どうやらウルガスが手伝ってくれるようだ。ウルガスほどの力持ちなら、少し急な階段であっても余裕そうだ。
「ありがとう、ウルガス。それじゃあナタリアの部屋まで持って行ってくれる?」
僕がそう言うと、ウルガスはノッシノッシと階段を上って行く。
それに続いてカーテンやカーペット、ちょっとした小物などを持って僕とナタリアが続く。
僕とナタリアが二階に登りきると、ウルガスがナタリアの部屋の前でテーブルを抱えて待っていた。

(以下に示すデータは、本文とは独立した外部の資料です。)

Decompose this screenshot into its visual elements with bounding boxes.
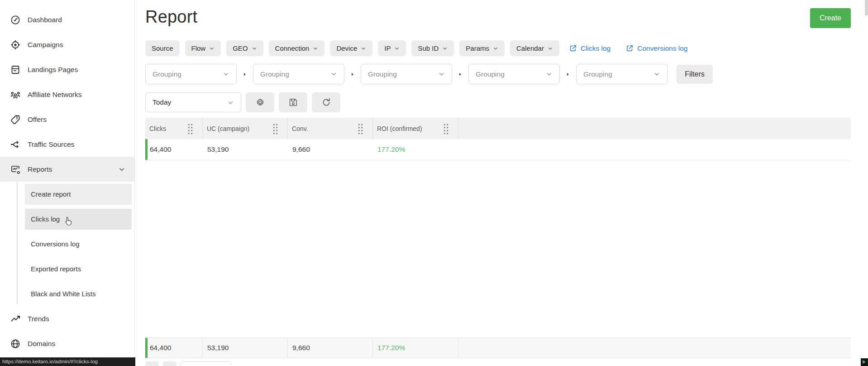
external-link-icon [626, 44, 634, 52]
reports-subnav: Create report Clicks log Conversions log… [0, 182, 134, 306]
sidebar-item-offers[interactable]: $ Offers [0, 107, 134, 132]
drag-handle-icon[interactable] [357, 123, 363, 135]
report-table: Clicks UC (campaign) Conv. ROI (confirme… [145, 118, 851, 358]
grouping-select-4[interactable]: Grouping [468, 64, 560, 84]
filter-chip-label: Sub ID [418, 44, 439, 52]
log-link-label: Clicks log [581, 44, 610, 53]
sidebar-subitem-exported-reports[interactable]: Exported reports [25, 256, 132, 281]
sidebar-item-domains[interactable]: Domains [0, 331, 134, 356]
sidebar-subitem-clicks-log[interactable]: Clicks log [25, 207, 132, 231]
grouping-select-2[interactable]: Grouping [253, 64, 344, 84]
filter-chip-label: Params [466, 44, 489, 52]
chevron-down-icon [438, 71, 445, 77]
filter-chip-label: Connection [275, 44, 310, 52]
grouping-select-1[interactable]: Grouping [145, 64, 237, 84]
create-button[interactable]: Create [810, 8, 851, 28]
trend-icon [10, 313, 21, 324]
grouping-placeholder: Grouping [368, 70, 397, 78]
sidebar-subitem-create-report[interactable]: Create report [25, 182, 132, 207]
sidebar-item-label: Landings Pages [28, 66, 78, 74]
chevron-down-icon [653, 71, 660, 77]
settings-button[interactable] [246, 92, 274, 112]
chevron-down-icon [548, 46, 553, 51]
scrollbar-thumb[interactable] [865, 0, 868, 15]
sidebar-item-campaigns[interactable]: Campaigns [0, 32, 134, 57]
filter-chip-source[interactable]: Source [145, 40, 180, 56]
settings-icon [255, 97, 265, 107]
split-icon [10, 139, 21, 150]
sidebar-subitem-black-and-white-lists[interactable]: Black and White Lists [25, 281, 132, 306]
chevron-down-icon [330, 71, 337, 77]
filters-button[interactable]: Filters [677, 65, 713, 84]
sidebar-item-traffic-sources[interactable]: Traffic Sources [0, 132, 134, 157]
totals-accent-bar [145, 338, 148, 358]
sidebar-subitem-label: Exported reports [31, 265, 81, 273]
chevron-down-icon [546, 71, 553, 77]
caret-right-icon [344, 72, 361, 77]
save-icon [288, 97, 298, 107]
table-totals-row: 64,40053,1909,660177.20% [145, 337, 851, 358]
sidebar-item-trends[interactable]: Trends [0, 306, 134, 331]
filter-chip-geo[interactable]: GEO [226, 40, 263, 56]
filter-chip-sub-id[interactable]: Sub ID [411, 40, 454, 56]
column-header-conv[interactable]: Conv. [288, 118, 373, 139]
date-range-value: Today [153, 98, 171, 106]
sidebar-item-affiliate-networks[interactable]: Affiliate Networks [0, 82, 134, 107]
column-header-filler[interactable] [458, 118, 851, 139]
filter-chip-device[interactable]: Device [330, 40, 372, 56]
pagination-next-button[interactable] [163, 361, 176, 366]
save-button[interactable] [279, 92, 307, 112]
sidebar-item-label: Trends [28, 315, 49, 323]
sidebar-item-label: Reports [28, 165, 52, 173]
grouping-row: Grouping Grouping Grouping Grouping Grou… [145, 64, 851, 84]
drag-handle-icon[interactable] [187, 123, 193, 135]
sidebar-item-label: Affiliate Networks [28, 91, 81, 99]
table-cell: 177.20% [373, 338, 458, 358]
sidebar-subitem-label: Clicks log [31, 215, 60, 223]
browser-status-url: https://demo.keitaro.io/admin/#!/clicks-… [0, 357, 135, 366]
target-icon [10, 39, 21, 50]
grouping-select-5[interactable]: Grouping [576, 64, 668, 84]
table-cell: 53,190 [203, 139, 288, 160]
link-clicks-log[interactable]: Clicks log [569, 44, 610, 53]
grouping-placeholder: Grouping [476, 70, 505, 78]
filter-chip-calendar[interactable]: Calendar [510, 40, 559, 56]
filter-chip-params[interactable]: Params [459, 40, 505, 56]
people-icon [10, 89, 21, 100]
table-cell-filler [458, 338, 851, 358]
grouping-placeholder: Grouping [153, 70, 181, 78]
main-content: Report Create Source Flow GEO Connection… [135, 0, 868, 366]
table-row: 64,40053,1909,660177.20% [145, 139, 851, 160]
filter-chip-flow[interactable]: Flow [185, 40, 221, 56]
link-conversions-log[interactable]: Conversions log [626, 44, 687, 53]
table-cell: 64,400 [145, 338, 203, 358]
drag-handle-icon[interactable] [443, 123, 448, 135]
column-header-uc-campaign[interactable]: UC (campaign) [203, 118, 288, 139]
sidebar-item-dashboard[interactable]: Dashboard [0, 7, 134, 32]
refresh-button[interactable] [312, 92, 340, 112]
pagination-prev-button[interactable] [145, 361, 159, 366]
mouse-cursor-icon [62, 216, 73, 227]
table-cell-filler [458, 139, 851, 160]
filter-chip-ip[interactable]: IP [378, 40, 406, 56]
filter-chip-label: Device [336, 44, 357, 52]
column-header-clicks[interactable]: Clicks [145, 118, 203, 139]
grouping-select-3[interactable]: Grouping [361, 64, 452, 84]
column-header-label: Clicks [149, 125, 166, 132]
page-size-select[interactable] [181, 361, 231, 366]
filter-chip-connection[interactable]: Connection [269, 40, 325, 56]
chevron-down-icon [209, 46, 215, 51]
grouping-placeholder: Grouping [583, 70, 612, 78]
sidebar-subitem-conversions-log[interactable]: Conversions log [25, 231, 132, 256]
column-header-roi-confirmed[interactable]: ROI (confirmed) [373, 118, 458, 139]
sidebar-subitem-label: Conversions log [31, 240, 80, 248]
log-link-label: Conversions log [637, 44, 687, 53]
sidebar-item-label: Campaigns [28, 41, 63, 49]
corner-badge [861, 358, 868, 366]
date-range-select[interactable]: Today [145, 92, 241, 112]
column-header-label: ROI (confirmed) [377, 125, 422, 132]
sidebar-item-landings-pages[interactable]: Landings Pages [0, 57, 134, 82]
filter-chip-row: Source Flow GEO Connection Device IP Sub… [145, 40, 851, 56]
sidebar-item-reports[interactable]: Reports [0, 157, 134, 182]
drag-handle-icon[interactable] [272, 123, 278, 135]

「ほら、ナタリア。ウルガスが待ってるし、鍵を開けてあげて」
「大丈夫よ。鍵なら開いてるから、そのまま押し入ってちょうだい」
「いや、そこ自慢げに言うところじゃないから。というか、何で鍵かけてないの」
僕が振り返りながら尋ねると、ナタリアは顔を逸らしながら。
「え、えっと失くしちゃったから?」
「……鍵を失くしたらちゃんと従業員に言ってと最初に注意したよね?」
「あら、そうだったかしら? もう結構前のことだから忘れたわ」
ナタリアはそうとぼけているが、勿論最初のほうに何度も伝えている。鍵の管理は宿の安全に関わることであり、大事な資産。失くされると作り直さないといけないので当然お客の弁償となる。
「まあ、このことは後でいいよ。部屋を模様替えしてたら鍵が出てくるかもしれないし。でも、出てこなかったらお金払ってもらうよ」
「はーい」
お金に余裕があるからか、ナタリアはさして反省した風もなく返事を上げる。
まったく、綺麗な女性の割に警戒心が薄すぎやしないだろうか。
とりあえず、ウルガスが部屋に入り、その後に僕とナタリアも入室。
「あ、とりあえず窓際にかけておいて」
ウルガスが所在なさげにテーブルを抱えていたので、とりあえず窓際の壁にかけてもらう。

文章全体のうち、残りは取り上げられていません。